Correspondence between Ext group and extensions (from Weibel's book)
I am trying to understand the proof of Theorem 3.4.3 from Weibel's book Introduction to homological algebra.
The statement is the following.
Let $R$ be a ring. Given $R$-modules $A$ and $B$, an extension $\xi$ of $A$ by $B$ is an exact sequence $0\to B\to X\to A\to0$. Then the connecting homomorphism $$\delta:\text{Hom}(A,A)\to\text{Ext}^1(A,B) \tag{1}$$ induces the 1-1 correspondence $\theta$ between equivalence classes of extensions of $A$ by $B$ and $\text{Ext}^1(A,B)$, which is given by $\theta:\xi\mapsto\delta(\text{id}_A)$.
In the beginning of the proof it is written the following
Fix an exact sequence $0\stackrel{j}\to M\to P\to A\to0$ with $P$ projective. Applying $\text{Hom}(-,B)$ yields an exact sequence $$\text{Hom}(P,B)\to\text{Hom}(M,B)\stackrel{\delta}\to\text{Ext}^1(A, B)\to0.\tag{2}$$
I don't understand why the connecting homomorphism in the sequence (2) is denoted by the same letter as in (1). Are they really the same?

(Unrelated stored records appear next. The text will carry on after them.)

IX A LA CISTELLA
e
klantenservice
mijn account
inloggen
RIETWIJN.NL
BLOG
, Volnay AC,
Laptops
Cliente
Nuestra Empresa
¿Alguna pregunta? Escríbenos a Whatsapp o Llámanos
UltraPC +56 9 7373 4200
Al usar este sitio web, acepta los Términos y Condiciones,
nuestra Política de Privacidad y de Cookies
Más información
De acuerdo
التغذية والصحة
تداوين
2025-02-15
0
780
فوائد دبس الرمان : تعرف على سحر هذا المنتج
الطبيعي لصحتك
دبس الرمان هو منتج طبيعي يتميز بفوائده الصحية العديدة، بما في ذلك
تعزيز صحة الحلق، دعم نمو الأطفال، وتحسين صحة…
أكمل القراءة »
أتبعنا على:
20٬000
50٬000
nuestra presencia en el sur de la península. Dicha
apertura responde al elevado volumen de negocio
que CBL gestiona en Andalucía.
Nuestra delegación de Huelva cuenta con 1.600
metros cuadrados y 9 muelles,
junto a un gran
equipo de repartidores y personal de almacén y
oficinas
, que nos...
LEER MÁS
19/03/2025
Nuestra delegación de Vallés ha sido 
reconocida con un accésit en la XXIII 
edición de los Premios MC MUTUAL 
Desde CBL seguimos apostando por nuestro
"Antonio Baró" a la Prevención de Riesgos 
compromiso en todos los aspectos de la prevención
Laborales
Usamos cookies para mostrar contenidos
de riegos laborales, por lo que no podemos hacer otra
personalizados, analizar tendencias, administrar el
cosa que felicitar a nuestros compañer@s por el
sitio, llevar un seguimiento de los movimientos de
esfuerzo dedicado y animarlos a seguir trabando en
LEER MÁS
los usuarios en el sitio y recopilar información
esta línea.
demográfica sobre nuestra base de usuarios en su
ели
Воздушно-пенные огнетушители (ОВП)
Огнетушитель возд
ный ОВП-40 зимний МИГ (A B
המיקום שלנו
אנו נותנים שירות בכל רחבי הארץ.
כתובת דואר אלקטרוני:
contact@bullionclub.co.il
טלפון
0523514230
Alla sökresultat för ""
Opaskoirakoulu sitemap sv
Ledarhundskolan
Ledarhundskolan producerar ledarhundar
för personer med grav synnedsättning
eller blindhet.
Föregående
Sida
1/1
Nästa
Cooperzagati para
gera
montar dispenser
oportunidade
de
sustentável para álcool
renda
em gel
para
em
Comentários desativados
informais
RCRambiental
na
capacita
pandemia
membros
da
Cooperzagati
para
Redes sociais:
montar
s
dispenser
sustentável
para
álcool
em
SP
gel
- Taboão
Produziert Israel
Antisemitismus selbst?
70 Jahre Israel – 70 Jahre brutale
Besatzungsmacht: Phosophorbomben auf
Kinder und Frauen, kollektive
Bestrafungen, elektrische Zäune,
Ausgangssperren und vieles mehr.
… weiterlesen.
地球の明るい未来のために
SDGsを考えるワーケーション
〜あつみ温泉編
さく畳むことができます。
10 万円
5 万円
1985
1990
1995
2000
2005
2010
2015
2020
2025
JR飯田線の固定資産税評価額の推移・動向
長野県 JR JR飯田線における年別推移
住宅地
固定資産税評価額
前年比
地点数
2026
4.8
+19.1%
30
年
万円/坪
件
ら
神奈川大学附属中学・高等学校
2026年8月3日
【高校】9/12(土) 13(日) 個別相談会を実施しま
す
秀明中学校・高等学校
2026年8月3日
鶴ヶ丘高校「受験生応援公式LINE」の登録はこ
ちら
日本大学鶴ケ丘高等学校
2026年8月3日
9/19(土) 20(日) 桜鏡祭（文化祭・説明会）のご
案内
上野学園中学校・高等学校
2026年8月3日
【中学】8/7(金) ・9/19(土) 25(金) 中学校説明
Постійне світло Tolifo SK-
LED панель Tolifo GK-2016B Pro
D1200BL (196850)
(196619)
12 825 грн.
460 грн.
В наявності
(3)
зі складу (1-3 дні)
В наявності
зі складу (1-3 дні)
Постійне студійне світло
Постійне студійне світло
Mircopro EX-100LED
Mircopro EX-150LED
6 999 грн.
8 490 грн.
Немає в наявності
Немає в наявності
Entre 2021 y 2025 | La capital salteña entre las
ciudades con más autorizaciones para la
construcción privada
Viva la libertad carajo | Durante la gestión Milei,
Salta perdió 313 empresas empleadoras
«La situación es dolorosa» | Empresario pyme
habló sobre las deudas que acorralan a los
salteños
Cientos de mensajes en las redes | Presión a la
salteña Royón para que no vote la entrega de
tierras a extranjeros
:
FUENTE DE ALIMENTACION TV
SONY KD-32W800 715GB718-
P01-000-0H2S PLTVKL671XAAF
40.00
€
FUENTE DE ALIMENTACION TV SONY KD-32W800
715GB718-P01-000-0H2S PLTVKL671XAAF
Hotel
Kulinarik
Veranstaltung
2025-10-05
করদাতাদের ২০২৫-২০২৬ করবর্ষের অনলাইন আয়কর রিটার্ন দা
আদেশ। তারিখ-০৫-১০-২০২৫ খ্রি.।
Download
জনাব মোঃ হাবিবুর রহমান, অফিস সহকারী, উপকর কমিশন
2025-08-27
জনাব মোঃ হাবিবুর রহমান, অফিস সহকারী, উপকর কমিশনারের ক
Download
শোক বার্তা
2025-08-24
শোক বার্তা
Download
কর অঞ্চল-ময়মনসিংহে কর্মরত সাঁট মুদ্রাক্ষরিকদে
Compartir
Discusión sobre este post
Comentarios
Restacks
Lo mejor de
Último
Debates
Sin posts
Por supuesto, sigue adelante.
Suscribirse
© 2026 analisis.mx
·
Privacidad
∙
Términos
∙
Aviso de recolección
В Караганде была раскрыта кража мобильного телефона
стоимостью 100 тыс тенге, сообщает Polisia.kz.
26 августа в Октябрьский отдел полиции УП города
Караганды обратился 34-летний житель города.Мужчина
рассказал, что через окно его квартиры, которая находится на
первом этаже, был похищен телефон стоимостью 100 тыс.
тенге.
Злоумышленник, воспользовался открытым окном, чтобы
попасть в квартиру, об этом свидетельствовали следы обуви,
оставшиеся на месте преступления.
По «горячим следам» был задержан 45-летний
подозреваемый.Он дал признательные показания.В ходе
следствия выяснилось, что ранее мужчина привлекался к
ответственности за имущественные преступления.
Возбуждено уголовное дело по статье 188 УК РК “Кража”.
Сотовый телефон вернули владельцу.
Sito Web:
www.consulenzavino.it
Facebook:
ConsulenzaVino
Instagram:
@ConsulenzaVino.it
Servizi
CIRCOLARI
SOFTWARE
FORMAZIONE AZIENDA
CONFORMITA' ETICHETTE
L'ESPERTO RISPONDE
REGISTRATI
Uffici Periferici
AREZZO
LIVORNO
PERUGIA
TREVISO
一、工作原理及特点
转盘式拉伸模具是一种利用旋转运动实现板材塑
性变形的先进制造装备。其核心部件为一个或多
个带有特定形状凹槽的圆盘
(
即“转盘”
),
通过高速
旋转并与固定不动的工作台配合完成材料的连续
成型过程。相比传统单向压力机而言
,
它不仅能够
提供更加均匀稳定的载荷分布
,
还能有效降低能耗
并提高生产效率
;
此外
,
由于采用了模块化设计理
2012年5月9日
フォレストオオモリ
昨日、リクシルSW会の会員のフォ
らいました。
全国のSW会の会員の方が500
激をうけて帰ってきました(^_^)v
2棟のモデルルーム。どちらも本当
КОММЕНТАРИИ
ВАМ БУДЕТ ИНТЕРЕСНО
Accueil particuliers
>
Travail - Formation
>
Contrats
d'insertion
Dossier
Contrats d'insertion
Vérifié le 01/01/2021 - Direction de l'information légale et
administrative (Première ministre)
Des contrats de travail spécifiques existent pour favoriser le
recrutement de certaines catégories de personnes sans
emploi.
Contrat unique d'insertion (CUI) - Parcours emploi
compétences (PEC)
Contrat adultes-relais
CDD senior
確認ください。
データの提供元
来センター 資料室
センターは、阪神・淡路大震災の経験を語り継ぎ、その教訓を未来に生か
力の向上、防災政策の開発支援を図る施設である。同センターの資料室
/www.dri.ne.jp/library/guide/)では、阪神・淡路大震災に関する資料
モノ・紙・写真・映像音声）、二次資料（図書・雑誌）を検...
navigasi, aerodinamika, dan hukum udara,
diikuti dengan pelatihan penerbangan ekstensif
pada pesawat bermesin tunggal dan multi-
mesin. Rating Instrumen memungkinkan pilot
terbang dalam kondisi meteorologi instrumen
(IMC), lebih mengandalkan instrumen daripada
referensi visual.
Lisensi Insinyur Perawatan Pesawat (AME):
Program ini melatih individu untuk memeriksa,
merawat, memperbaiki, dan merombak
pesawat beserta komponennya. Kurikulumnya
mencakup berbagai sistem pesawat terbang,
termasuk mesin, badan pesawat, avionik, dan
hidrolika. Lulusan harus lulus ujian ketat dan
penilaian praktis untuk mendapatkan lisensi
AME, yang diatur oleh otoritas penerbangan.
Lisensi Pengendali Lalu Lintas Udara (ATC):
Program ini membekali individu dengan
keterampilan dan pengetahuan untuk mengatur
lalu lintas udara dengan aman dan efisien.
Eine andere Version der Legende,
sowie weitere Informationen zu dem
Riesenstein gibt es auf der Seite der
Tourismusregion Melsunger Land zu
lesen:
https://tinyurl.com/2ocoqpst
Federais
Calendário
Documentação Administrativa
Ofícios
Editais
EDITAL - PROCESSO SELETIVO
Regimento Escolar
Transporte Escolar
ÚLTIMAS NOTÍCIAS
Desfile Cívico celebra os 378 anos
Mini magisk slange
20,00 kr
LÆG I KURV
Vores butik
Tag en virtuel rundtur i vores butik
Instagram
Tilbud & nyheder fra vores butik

$\DeclareMathOperator{\Hom}{Hom}\DeclareMathOperator{\Ext}{Ext}$I must have a different edition than you do, here's the statement of Theorem 3.4.3 that I read:
Theorem 3.4.3. Given two $R$-modules $A$ and $B$, the mapping $\Theta : \xi \mapsto \partial(\operatorname{id}_A)$ establishes a 1-1 correspondence $$\{\text{equivalence classes of extensions of } A \text{ by } B \} \leftrightarrow \Ext^1(A,B)$$ in which the split extension corresponds to the element $0 \in \Ext^1(A,B)$.
Proof Fix an exact sequence $0 \to M \xrightarrow{j} P \to A \to 0$ with $P$ projective. Applying $\Hom(-, B)$ yields an exact sequence $$\Hom(P, B) \to \Hom(M,B) \xrightarrow{\partial} \Ext^1(A,B) \to 0.$$ [...]
Now the mapping $\Theta$ is actually explained above the statement of the theorem. $\xi$ is an exact sequence, of the form $0 \to B \to X \to A \to 0$. If you apply the theory of derived functors to compute $\mathbb{R}\Hom(A,-)$, you get a long exact sequence: $$0 \to \Hom(A,B) \to \Hom(A,X) \to \Hom(A,A) \xrightarrow{\partial} \Ext^1(A,B) \to \Ext^1(A,X) \to \dots$$ where $\partial$ is the connecting morphism, for this particular exact sequence $\xi$. And the image of $\operatorname{id}_A$ under this $\partial$ is $\Theta(\xi)$.
But in the proof, Weibel takes also another exact sequence, $0 \to M \xrightarrow{j} P \to A \to 0$, and applies again derived functors, but on the other side of the $\Hom$! (So you're computing $\mathbb{R}\Hom(-, B)$.) You get a long exact sequence: $$0 \to \Hom(A,B) \to \Hom(P,B) \to \Hom(M,B) \xrightarrow{\partial} \Ext^1(A,B) \to \Ext^1(P,B) \to \dots$$ there is also a connecting morphism. We can call it $\partial$ again, but it's not the same $\partial$ as before, it's just that connecting homomorphisms are called $\partial$ in general (or $\delta$, or some other variant on the letter "d"). In general the context is enough to determine what $\partial$ we are talking about.
It's like how the differential of a chain complex is usually simply called "$d$", even if there are multiple chain complexes that we are considering... You could call the first connecting morphism $\partial_\xi^A$ or something like that, and find an appropriate notation for the second one, but carrying all these subscripts and superscripts around becomes annoying very quickly. (And don't forget that this is only the first connecting morphism, there are higher Ext groups! So it should be something like $\partial_{\xi, A}^1$...)
Bonus: In the proof, $P$ is projective, which is why $\Ext^1(P,B) = 0$ and why Weibel omitted it in the long exact sequence.